Record set:
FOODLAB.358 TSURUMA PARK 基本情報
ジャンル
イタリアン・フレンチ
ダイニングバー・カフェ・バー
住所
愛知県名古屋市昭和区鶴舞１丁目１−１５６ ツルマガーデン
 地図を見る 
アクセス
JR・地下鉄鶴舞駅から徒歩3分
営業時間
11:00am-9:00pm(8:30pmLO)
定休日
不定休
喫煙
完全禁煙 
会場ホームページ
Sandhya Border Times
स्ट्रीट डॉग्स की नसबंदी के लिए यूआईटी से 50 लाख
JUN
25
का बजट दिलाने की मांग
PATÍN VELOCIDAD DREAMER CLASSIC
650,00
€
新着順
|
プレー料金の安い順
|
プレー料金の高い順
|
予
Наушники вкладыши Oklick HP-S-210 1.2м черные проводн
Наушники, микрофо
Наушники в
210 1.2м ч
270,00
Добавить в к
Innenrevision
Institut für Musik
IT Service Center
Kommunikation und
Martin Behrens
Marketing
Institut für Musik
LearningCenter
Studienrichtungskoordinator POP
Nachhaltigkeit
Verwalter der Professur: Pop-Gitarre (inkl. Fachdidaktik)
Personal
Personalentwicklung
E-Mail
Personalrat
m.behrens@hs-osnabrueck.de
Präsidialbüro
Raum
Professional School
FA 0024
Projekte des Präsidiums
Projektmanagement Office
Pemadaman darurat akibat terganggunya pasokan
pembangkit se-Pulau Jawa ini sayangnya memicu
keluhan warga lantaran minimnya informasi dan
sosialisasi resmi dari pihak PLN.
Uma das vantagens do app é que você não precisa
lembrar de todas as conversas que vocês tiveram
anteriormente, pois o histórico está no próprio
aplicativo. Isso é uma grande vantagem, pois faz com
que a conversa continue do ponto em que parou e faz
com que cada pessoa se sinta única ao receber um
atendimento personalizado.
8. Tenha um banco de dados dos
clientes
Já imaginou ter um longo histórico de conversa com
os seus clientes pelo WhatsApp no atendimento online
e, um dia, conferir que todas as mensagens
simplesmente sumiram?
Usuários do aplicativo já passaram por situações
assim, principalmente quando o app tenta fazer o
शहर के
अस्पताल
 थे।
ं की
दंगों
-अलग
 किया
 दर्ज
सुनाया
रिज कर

Work instruction: Within the data above, the lines from the one with "Sandhya Border Times" to the one with "pembangkit se-Pulau Jawa ini sayangnya memicu" must be repeated exactly; no other line belongs in the answer.

Your solution:
Sandhya Border Times
स्ट्रीट डॉग्स की नसबंदी के लिए यूआईटी से 50 लाख
JUN
25
का बजट दिलाने की मांग
PATÍN VELOCIDAD DREAMER CLASSIC
650,00
€
新着順
|
プレー料金の安い順
|
プレー料金の高い順
|
予
Наушники вкладыши Oklick HP-S-210 1.2м черные проводн
Наушники, микрофо
Наушники в
210 1.2м ч
270,00
Добавить в к
Innenrevision
Institut für Musik
IT Service Center
Kommunikation und
Martin Behrens
Marketing
Institut für Musik
LearningCenter
Studienrichtungskoordinator POP
Nachhaltigkeit
Verwalter der Professur: Pop-Gitarre (inkl. Fachdidaktik)
Personal
Personalentwicklung
E-Mail
Personalrat
m.behrens@hs-osnabrueck.de
Präsidialbüro
Raum
Professional School
FA 0024
Projekte des Präsidiums
Projektmanagement Office
Pemadaman darurat akibat terganggunya pasokan
pembangkit se-Pulau Jawa ini sayangnya memicu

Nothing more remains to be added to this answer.